• _Action item_
Among the lines below, count those with "opinión". Give only the number.

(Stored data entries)

──────────

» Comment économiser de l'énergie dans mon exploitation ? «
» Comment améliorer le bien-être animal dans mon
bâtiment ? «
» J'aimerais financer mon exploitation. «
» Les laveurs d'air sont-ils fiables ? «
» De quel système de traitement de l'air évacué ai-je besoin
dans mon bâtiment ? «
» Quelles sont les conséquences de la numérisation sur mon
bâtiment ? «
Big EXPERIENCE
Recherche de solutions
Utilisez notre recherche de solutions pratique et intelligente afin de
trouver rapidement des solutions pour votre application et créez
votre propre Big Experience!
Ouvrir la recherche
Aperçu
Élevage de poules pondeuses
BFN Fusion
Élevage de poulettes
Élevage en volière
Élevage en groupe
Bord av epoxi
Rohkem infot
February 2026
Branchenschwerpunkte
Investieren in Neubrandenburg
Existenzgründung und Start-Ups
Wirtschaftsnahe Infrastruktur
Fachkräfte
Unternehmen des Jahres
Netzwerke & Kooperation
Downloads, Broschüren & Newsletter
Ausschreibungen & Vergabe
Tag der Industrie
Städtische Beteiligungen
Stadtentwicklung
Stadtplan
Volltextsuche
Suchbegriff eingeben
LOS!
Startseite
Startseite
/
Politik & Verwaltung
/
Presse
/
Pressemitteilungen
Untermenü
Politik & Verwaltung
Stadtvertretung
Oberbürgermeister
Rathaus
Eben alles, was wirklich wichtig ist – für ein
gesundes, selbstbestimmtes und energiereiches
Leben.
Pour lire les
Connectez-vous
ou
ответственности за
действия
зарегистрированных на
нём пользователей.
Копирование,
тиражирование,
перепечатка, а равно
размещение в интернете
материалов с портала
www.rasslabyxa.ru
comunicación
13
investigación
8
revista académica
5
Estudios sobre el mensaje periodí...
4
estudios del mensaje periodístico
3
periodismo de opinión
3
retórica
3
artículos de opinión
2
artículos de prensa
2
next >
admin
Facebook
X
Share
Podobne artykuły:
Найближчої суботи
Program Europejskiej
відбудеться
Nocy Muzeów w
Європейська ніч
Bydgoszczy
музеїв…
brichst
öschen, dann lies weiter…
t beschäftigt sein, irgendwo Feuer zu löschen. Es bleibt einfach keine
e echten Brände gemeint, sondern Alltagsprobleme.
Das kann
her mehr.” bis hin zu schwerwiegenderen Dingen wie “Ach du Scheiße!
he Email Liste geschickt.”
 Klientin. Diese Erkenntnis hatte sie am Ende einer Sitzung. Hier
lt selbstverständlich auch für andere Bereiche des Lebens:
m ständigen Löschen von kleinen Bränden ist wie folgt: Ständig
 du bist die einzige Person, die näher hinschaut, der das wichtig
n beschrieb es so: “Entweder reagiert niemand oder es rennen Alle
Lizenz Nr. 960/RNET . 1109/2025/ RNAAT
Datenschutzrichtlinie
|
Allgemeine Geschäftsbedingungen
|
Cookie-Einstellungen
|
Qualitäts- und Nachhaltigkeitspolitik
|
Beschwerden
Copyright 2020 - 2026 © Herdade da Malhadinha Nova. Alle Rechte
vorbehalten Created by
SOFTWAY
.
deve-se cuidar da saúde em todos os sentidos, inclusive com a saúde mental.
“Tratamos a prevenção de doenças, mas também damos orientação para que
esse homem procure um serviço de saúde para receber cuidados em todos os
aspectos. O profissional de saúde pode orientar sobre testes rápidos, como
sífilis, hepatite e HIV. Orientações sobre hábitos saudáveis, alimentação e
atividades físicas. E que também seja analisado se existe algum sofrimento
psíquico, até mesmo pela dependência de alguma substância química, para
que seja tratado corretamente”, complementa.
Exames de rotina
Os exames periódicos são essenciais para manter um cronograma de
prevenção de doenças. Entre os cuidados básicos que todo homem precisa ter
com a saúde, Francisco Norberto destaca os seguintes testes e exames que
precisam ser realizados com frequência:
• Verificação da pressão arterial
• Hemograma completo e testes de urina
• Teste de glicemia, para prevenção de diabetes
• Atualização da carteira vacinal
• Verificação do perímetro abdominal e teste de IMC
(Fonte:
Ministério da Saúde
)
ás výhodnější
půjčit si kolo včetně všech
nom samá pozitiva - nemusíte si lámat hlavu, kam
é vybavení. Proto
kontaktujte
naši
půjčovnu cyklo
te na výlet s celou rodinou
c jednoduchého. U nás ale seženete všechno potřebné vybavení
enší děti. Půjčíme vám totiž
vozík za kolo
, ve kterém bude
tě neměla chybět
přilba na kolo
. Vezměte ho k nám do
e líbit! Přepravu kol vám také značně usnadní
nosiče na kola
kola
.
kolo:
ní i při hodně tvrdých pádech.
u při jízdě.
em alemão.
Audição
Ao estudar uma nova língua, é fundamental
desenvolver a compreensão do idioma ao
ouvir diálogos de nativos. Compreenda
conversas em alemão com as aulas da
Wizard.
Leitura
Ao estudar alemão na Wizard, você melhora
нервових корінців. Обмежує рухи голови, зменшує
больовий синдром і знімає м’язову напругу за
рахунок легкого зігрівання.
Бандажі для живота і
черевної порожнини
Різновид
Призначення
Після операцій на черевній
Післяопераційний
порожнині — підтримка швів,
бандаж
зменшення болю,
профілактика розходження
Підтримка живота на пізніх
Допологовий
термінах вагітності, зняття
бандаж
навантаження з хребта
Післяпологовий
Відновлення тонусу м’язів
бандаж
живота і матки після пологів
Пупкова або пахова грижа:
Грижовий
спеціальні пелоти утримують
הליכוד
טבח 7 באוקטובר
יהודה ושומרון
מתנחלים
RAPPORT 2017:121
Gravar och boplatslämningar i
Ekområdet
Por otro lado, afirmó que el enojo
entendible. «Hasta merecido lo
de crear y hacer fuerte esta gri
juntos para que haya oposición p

──────────

• _Answer to the problem_
2